■ What you need to do: Copy each entry below verbatim. Skip the pictures.

[Stored items]
========
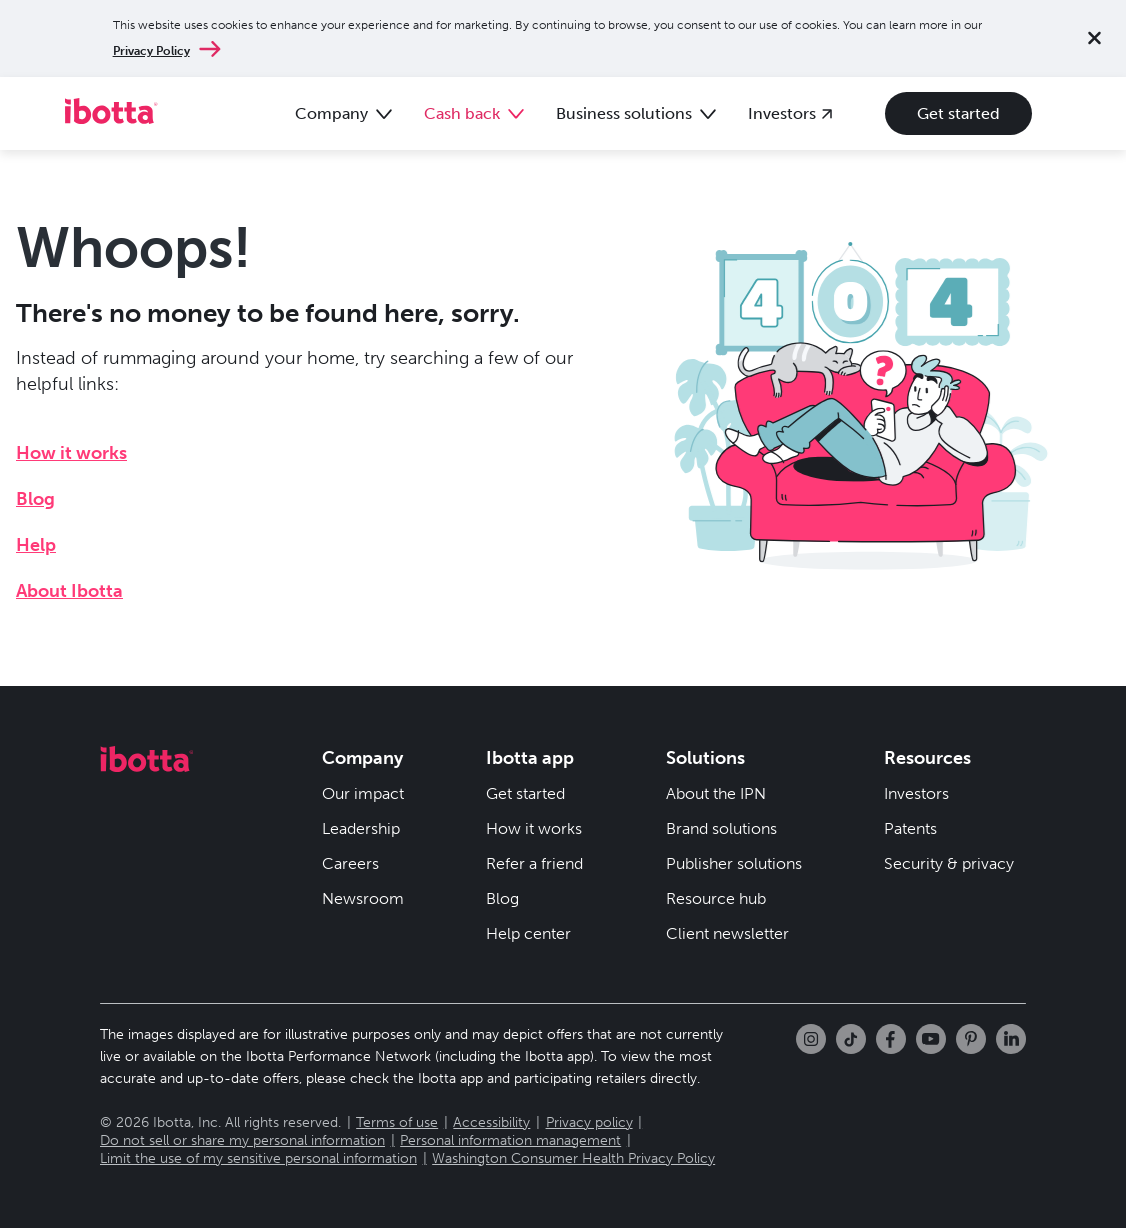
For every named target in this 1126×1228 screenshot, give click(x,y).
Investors (916, 793)
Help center (528, 933)
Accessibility (491, 1122)
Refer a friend (534, 863)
========
■ Response:
For every named target in this 1126×1228 screenshot, give click(x,y).
Investors (916, 793)
Help center (528, 933)
Accessibility (491, 1122)
Refer a friend (534, 863)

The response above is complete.